[Opening Given data section]
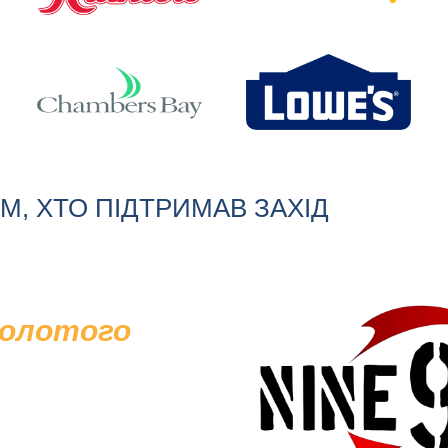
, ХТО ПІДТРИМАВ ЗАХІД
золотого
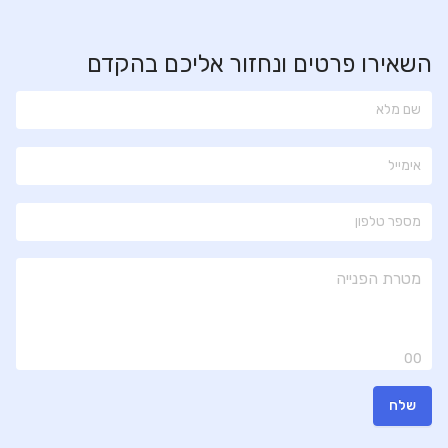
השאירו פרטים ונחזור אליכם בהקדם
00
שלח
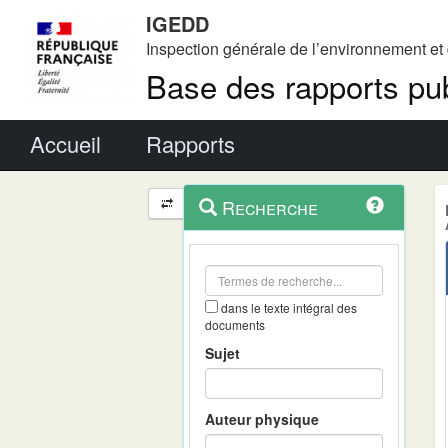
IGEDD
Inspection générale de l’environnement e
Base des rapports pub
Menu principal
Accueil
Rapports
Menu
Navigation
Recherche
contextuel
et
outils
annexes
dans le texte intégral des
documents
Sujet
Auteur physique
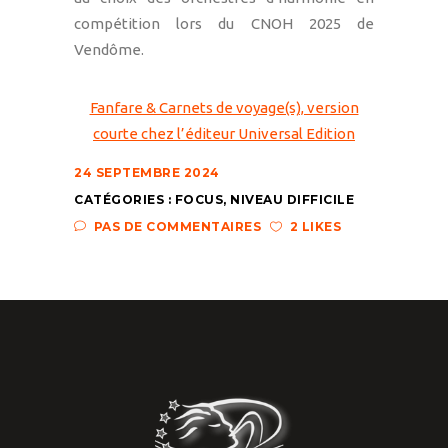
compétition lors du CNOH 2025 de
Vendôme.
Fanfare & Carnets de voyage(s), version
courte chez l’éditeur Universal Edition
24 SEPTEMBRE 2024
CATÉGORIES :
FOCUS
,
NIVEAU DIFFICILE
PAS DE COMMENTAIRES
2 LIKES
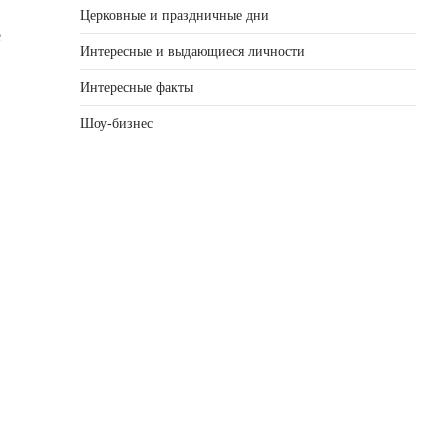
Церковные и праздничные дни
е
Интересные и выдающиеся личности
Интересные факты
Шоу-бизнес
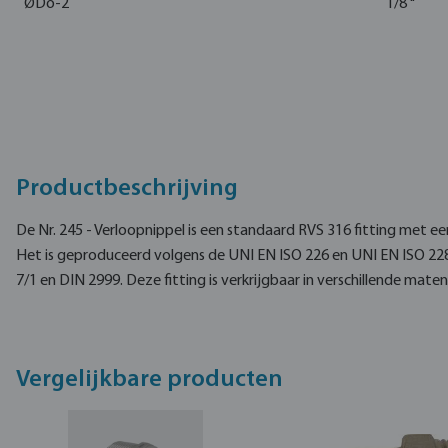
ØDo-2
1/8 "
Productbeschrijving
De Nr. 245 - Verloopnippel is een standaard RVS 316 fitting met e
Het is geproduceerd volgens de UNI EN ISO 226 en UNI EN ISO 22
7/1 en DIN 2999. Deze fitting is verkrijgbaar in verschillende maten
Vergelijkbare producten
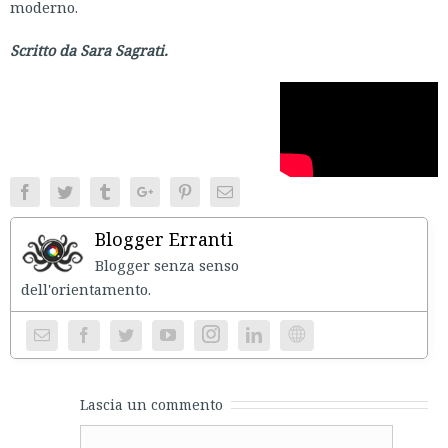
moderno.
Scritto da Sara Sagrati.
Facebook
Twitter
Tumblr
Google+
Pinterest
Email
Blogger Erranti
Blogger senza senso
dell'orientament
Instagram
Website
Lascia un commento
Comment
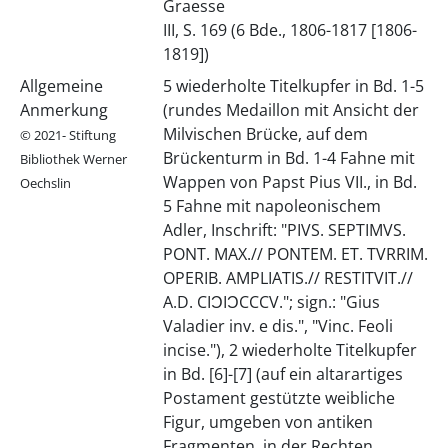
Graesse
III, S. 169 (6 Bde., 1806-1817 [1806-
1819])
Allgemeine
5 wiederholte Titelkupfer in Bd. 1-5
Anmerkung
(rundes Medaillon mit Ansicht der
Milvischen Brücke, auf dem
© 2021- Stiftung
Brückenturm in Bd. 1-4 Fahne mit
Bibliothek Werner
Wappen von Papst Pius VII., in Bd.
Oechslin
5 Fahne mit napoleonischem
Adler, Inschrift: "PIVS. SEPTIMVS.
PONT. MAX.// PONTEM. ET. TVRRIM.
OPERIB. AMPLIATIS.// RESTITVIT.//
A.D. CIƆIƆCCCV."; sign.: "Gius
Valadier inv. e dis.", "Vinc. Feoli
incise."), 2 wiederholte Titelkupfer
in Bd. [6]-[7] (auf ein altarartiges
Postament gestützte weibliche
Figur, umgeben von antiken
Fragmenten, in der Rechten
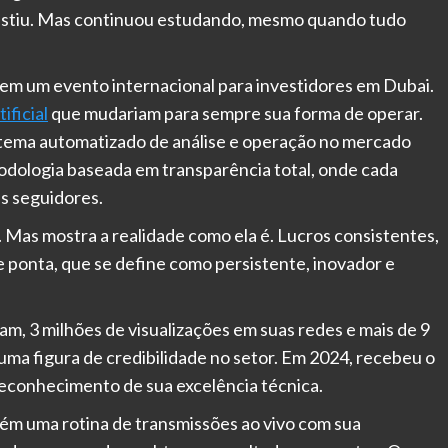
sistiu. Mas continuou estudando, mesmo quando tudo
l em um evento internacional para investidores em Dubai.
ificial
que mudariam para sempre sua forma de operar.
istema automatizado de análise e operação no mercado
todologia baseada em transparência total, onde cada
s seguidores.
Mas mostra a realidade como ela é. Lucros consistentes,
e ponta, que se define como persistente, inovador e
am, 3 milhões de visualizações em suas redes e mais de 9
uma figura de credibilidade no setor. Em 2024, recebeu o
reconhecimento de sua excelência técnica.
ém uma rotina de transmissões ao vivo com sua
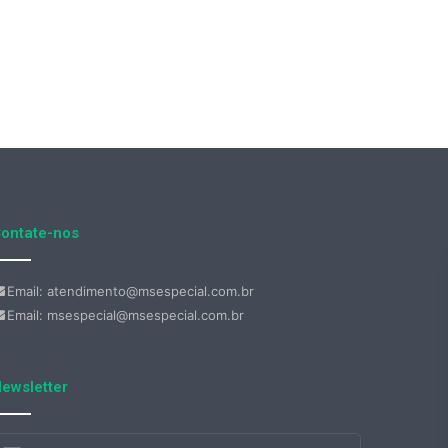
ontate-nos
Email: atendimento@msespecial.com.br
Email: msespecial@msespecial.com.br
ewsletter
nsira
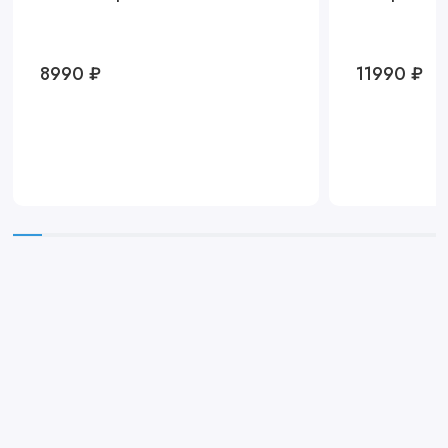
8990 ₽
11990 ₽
[Closing Given data section]
[Opening Given data section]
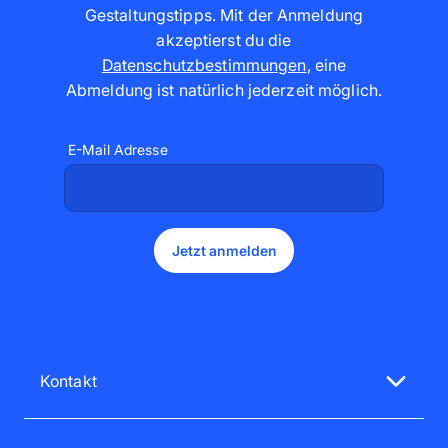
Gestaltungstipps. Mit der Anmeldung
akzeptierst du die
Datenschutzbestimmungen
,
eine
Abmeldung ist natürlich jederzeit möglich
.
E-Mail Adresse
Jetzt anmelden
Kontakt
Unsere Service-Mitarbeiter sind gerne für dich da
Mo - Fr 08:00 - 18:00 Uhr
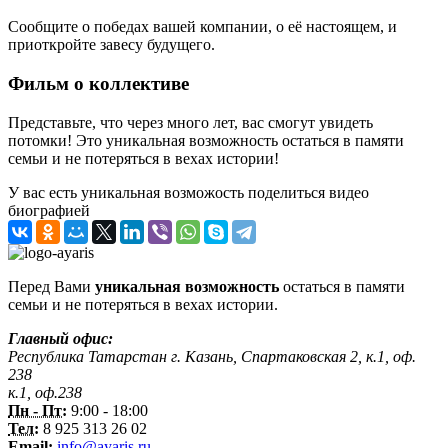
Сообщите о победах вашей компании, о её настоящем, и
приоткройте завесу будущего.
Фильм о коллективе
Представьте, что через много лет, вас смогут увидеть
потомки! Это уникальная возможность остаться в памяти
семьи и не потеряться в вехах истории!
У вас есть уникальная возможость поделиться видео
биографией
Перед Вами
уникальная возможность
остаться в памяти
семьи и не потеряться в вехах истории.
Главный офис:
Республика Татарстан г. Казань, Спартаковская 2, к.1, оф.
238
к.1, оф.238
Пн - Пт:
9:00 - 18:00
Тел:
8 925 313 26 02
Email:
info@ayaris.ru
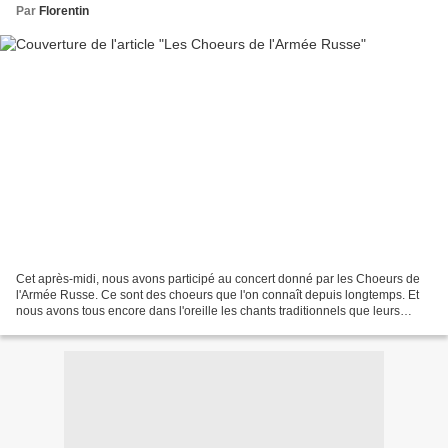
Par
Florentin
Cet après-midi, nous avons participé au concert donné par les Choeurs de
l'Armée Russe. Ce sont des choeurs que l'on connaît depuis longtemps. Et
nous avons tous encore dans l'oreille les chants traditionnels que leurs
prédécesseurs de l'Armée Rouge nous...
[Closing Given data section]
[Opening Given data section]
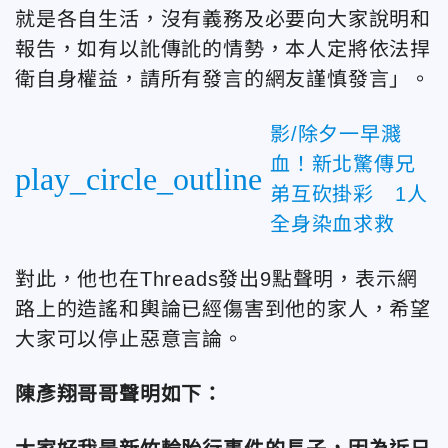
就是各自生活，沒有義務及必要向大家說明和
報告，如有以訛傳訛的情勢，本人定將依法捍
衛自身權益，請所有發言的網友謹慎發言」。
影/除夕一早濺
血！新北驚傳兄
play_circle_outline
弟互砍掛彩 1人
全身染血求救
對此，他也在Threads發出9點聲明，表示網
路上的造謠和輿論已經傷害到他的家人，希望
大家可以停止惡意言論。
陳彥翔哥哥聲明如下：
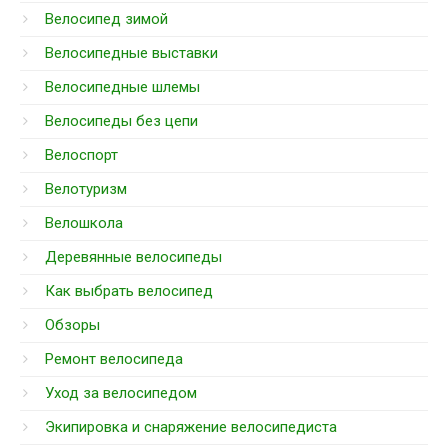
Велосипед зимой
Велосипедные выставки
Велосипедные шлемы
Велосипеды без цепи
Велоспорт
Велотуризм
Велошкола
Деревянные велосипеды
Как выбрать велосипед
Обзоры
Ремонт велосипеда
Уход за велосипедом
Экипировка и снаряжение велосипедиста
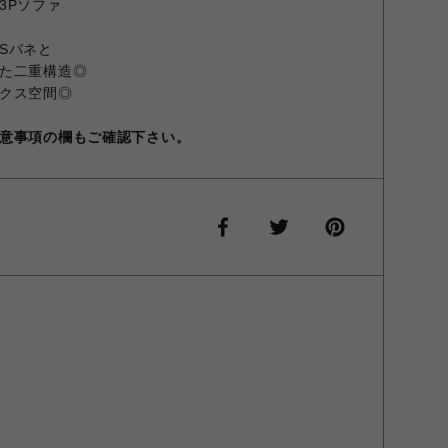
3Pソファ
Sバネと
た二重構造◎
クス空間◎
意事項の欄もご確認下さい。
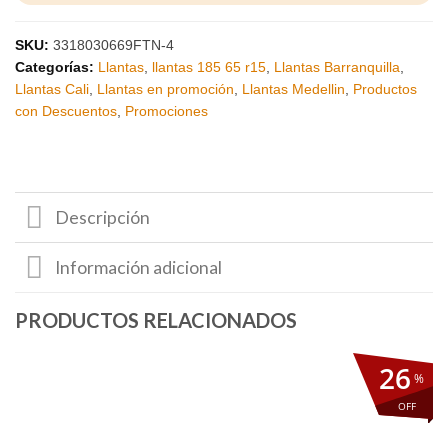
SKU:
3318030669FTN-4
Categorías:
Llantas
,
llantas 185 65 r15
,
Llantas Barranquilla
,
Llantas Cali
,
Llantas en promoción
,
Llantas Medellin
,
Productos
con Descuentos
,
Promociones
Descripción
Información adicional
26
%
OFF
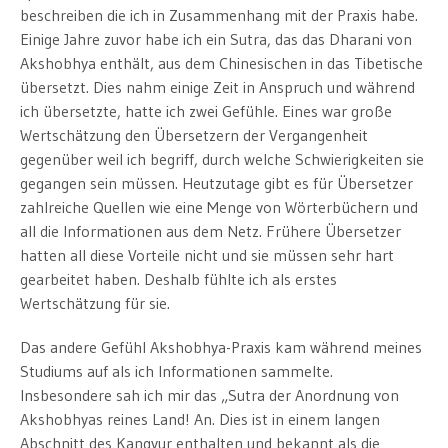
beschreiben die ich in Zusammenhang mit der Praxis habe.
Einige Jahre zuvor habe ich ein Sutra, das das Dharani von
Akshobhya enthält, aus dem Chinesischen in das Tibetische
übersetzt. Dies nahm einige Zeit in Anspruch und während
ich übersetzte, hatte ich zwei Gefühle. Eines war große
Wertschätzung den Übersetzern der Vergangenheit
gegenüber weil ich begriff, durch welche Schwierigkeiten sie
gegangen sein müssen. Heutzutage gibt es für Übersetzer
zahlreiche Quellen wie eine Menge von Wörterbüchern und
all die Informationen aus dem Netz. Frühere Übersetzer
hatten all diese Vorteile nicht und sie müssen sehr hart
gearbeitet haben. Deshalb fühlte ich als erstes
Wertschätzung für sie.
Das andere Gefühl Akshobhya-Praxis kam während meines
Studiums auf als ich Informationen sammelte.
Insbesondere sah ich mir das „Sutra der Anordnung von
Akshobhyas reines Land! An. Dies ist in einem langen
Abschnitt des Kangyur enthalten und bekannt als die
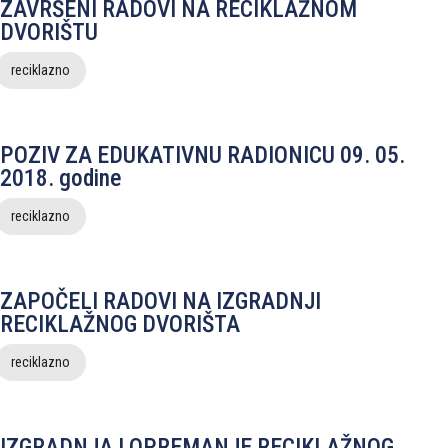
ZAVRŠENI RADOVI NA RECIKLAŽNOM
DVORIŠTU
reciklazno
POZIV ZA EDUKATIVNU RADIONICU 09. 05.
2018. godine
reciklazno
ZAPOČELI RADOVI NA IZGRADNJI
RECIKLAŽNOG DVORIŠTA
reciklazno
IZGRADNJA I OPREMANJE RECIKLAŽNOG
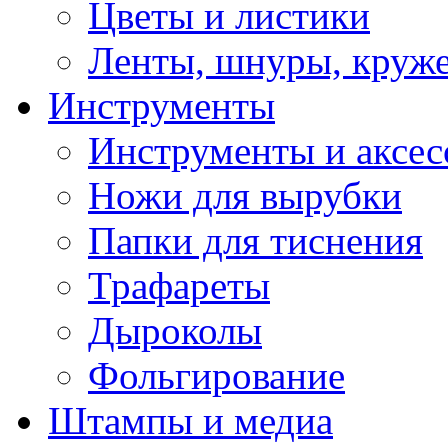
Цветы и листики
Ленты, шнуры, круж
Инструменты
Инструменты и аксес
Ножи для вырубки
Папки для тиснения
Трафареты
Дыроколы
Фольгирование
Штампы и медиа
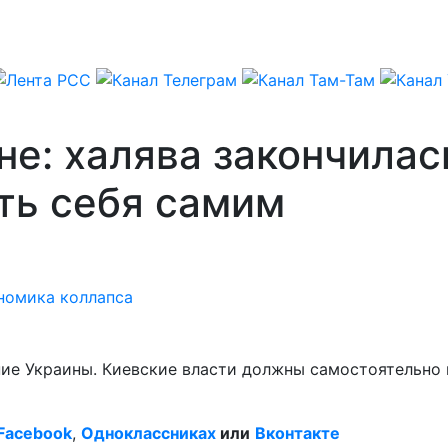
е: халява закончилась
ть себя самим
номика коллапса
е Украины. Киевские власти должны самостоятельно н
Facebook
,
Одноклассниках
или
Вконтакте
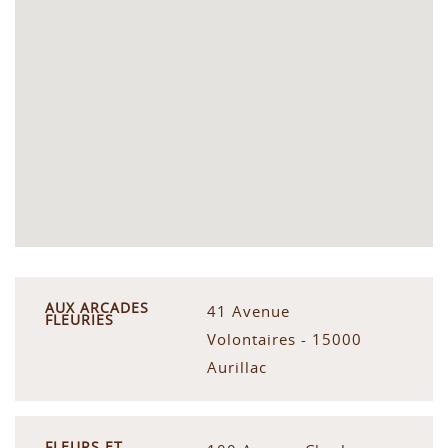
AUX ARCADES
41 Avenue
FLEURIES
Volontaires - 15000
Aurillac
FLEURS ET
[Closing Given data section]
■ What is being asked:
Above, find the line holding "Велосипед зимой" and the line holding "Abschnitt des Kangyur". Print exactly those two lines and every line between them, but no pictures.

■ Reply:
Велосипед зимой
Велосипедные выставки
Велосипедные шлемы
Велосипеды без цепи
Велоспорт
Велотуризм
Велошкола
Деревянные велосипеды
Как выбрать велосипед
Обзоры
Ремонт велосипеда
Уход за велосипедом
Экипировка и снаряжение велосипедиста
3Pソファ
Sバネと
た二重構造◎
クス空間◎
意事項の欄もご確認下さい。
SKU:
3318030669FTN-4
Categorías:
Llantas
,
llantas 185 65 r15
,
Llantas Barranquilla
,
Llantas Cali
,
Llantas en promoción
,
Llantas Medellin
,
Productos
con Descuentos
,
Promociones
Descripción
Información adicional
26
%
OFF
beschreiben die ich in Zusammenhang mit der Praxis habe.
Einige Jahre zuvor habe ich ein Sutra, das das Dharani von
Akshobhya enthält, aus dem Chinesischen in das Tibetische
übersetzt. Dies nahm einige Zeit in Anspruch und während
ich übersetzte, hatte ich zwei Gefühle. Eines war große
Wertschätzung den Übersetzern der Vergangenheit
gegenüber weil ich begriff, durch welche Schwierigkeiten sie
gegangen sein müssen. Heutzutage gibt es für Übersetzer
zahlreiche Quellen wie eine Menge von Wörterbüchern und
all die Informationen aus dem Netz. Frühere Übersetzer
hatten all diese Vorteile nicht und sie müssen sehr hart
gearbeitet haben. Deshalb fühlte ich als erstes
Wertschätzung für sie.
Das andere Gefühl Akshobhya-Praxis kam während meines
Studiums auf als ich Informationen sammelte.
Insbesondere sah ich mir das „Sutra der Anordnung von
Akshobhyas reines Land! An. Dies ist in einem langen
Abschnitt des Kangyur enthalten und bekannt als die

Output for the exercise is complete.